PROBLEM DETAILS → From the top of the entries below through the line containing "Verzending & levering", return every line exactly as written, please, and stop there.

[Stored items from a collection]

>>>

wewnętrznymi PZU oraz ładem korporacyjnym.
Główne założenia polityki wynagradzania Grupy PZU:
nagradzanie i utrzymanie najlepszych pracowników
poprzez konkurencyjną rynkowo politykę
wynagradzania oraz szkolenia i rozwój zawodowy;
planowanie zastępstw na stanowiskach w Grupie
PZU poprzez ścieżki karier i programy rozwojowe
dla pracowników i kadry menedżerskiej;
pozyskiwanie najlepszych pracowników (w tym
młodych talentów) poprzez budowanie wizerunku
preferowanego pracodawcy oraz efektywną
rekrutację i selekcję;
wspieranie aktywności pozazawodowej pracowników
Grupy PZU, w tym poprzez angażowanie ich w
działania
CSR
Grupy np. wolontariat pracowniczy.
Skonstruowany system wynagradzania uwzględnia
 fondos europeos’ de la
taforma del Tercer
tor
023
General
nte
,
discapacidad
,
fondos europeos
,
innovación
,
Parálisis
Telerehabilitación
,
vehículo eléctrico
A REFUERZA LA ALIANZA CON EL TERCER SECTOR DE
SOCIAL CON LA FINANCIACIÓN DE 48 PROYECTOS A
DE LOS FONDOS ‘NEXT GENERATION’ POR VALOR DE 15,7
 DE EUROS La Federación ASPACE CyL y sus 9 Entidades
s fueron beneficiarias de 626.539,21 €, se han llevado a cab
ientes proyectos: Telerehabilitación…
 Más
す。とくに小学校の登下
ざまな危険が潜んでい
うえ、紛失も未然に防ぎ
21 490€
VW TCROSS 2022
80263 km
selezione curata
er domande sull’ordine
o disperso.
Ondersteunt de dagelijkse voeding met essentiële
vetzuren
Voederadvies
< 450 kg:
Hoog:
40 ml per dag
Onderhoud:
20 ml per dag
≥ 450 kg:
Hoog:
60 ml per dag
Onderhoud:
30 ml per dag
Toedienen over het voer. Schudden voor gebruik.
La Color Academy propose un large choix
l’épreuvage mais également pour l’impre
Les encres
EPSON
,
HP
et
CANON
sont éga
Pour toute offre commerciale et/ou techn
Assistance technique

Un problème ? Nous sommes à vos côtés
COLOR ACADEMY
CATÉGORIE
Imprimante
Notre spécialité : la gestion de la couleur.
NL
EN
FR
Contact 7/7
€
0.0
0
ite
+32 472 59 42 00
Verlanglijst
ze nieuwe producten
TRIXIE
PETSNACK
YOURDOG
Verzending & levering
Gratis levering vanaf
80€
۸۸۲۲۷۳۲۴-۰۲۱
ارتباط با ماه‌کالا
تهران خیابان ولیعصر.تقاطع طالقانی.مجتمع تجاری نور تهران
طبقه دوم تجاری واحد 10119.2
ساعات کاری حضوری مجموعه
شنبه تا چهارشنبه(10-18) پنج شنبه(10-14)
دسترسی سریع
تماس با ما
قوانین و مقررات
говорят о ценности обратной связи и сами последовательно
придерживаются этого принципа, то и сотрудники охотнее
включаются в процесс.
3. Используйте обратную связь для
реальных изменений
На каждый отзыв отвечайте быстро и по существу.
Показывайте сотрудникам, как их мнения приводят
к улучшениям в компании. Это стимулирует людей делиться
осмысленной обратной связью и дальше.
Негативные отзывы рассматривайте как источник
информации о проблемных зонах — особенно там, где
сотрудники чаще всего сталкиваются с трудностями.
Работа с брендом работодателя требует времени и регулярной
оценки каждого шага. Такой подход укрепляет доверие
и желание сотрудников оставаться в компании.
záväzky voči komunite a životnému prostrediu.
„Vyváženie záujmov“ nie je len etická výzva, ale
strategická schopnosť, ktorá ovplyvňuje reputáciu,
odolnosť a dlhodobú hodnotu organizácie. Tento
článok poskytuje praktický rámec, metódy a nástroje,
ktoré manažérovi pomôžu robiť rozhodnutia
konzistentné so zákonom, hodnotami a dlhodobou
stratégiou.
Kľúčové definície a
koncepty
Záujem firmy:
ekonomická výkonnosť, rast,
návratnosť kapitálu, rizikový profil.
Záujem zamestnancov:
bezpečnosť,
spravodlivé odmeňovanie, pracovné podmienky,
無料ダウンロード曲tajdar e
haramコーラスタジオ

<<<

REPLY TO THE TASK →
wewnętrznymi PZU oraz ładem korporacyjnym.
Główne założenia polityki wynagradzania Grupy PZU:
nagradzanie i utrzymanie najlepszych pracowników
poprzez konkurencyjną rynkowo politykę
wynagradzania oraz szkolenia i rozwój zawodowy;
planowanie zastępstw na stanowiskach w Grupie
PZU poprzez ścieżki karier i programy rozwojowe
dla pracowników i kadry menedżerskiej;
pozyskiwanie najlepszych pracowników (w tym
młodych talentów) poprzez budowanie wizerunku
preferowanego pracodawcy oraz efektywną
rekrutację i selekcję;
wspieranie aktywności pozazawodowej pracowników
Grupy PZU, w tym poprzez angażowanie ich w
działania
CSR
Grupy np. wolontariat pracowniczy.
Skonstruowany system wynagradzania uwzględnia
 fondos europeos’ de la
taforma del Tercer
tor
023
General
nte
,
discapacidad
,
fondos europeos
,
innovación
,
Parálisis
Telerehabilitación
,
vehículo eléctrico
A REFUERZA LA ALIANZA CON EL TERCER SECTOR DE
SOCIAL CON LA FINANCIACIÓN DE 48 PROYECTOS A
DE LOS FONDOS ‘NEXT GENERATION’ POR VALOR DE 15,7
 DE EUROS La Federación ASPACE CyL y sus 9 Entidades
s fueron beneficiarias de 626.539,21 €, se han llevado a cab
ientes proyectos: Telerehabilitación…
 Más
す。とくに小学校の登下
ざまな危険が潜んでい
うえ、紛失も未然に防ぎ
21 490€
VW TCROSS 2022
80263 km
selezione curata
er domande sull’ordine
o disperso.
Ondersteunt de dagelijkse voeding met essentiële
vetzuren
Voederadvies
< 450 kg:
Hoog:
40 ml per dag
Onderhoud:
20 ml per dag
≥ 450 kg:
Hoog:
60 ml per dag
Onderhoud:
30 ml per dag
Toedienen over het voer. Schudden voor gebruik.
La Color Academy propose un large choix
l’épreuvage mais également pour l’impre
Les encres
EPSON
,
HP
et
CANON
sont éga
Pour toute offre commerciale et/ou techn
Assistance technique

Un problème ? Nous sommes à vos côtés
COLOR ACADEMY
CATÉGORIE
Imprimante
Notre spécialité : la gestion de la couleur.
NL
EN
FR
Contact 7/7
€
0.0
0
ite
+32 472 59 42 00
Verlanglijst
ze nieuwe producten
TRIXIE
PETSNACK
YOURDOG
Verzending & levering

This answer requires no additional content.